*What you have to do*:
Could you write out the records below exactly as they appear, leaving out any pictures?

*Collected data entries*:
────

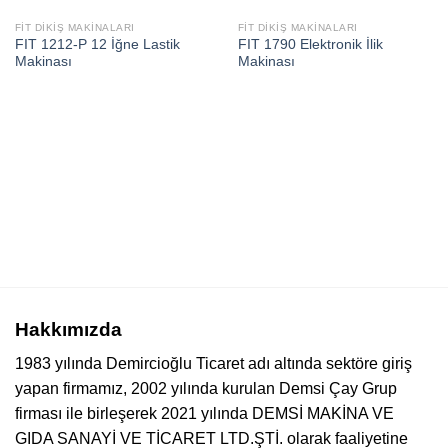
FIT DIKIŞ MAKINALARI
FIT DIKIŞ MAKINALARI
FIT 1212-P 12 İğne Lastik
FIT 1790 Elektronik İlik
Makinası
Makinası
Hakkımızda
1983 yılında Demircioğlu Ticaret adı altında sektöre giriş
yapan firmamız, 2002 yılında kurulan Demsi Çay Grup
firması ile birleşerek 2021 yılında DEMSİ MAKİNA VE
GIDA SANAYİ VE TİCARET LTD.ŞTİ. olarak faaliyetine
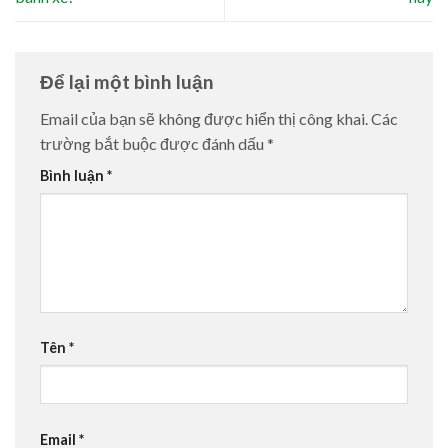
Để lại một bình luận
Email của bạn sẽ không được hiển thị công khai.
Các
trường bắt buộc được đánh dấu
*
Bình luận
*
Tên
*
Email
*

────

*Task result*:
FIT DIKIŞ MAKINALARI
FIT DIKIŞ MAKINALARI
FIT 1212-P 12 İğne Lastik
FIT 1790 Elektronik İlik
Makinası
Makinası
Hakkımızda
1983 yılında Demircioğlu Ticaret adı altında sektöre giriş
yapan firmamız, 2002 yılında kurulan Demsi Çay Grup
firması ile birleşerek 2021 yılında DEMSİ MAKİNA VE
GIDA SANAYİ VE TİCARET LTD.ŞTİ. olarak faaliyetine
Để lại một bình luận
Email của bạn sẽ không được hiển thị công khai.
Các
trường bắt buộc được đánh dấu
*
Bình luận
*
Tên
*
Email
*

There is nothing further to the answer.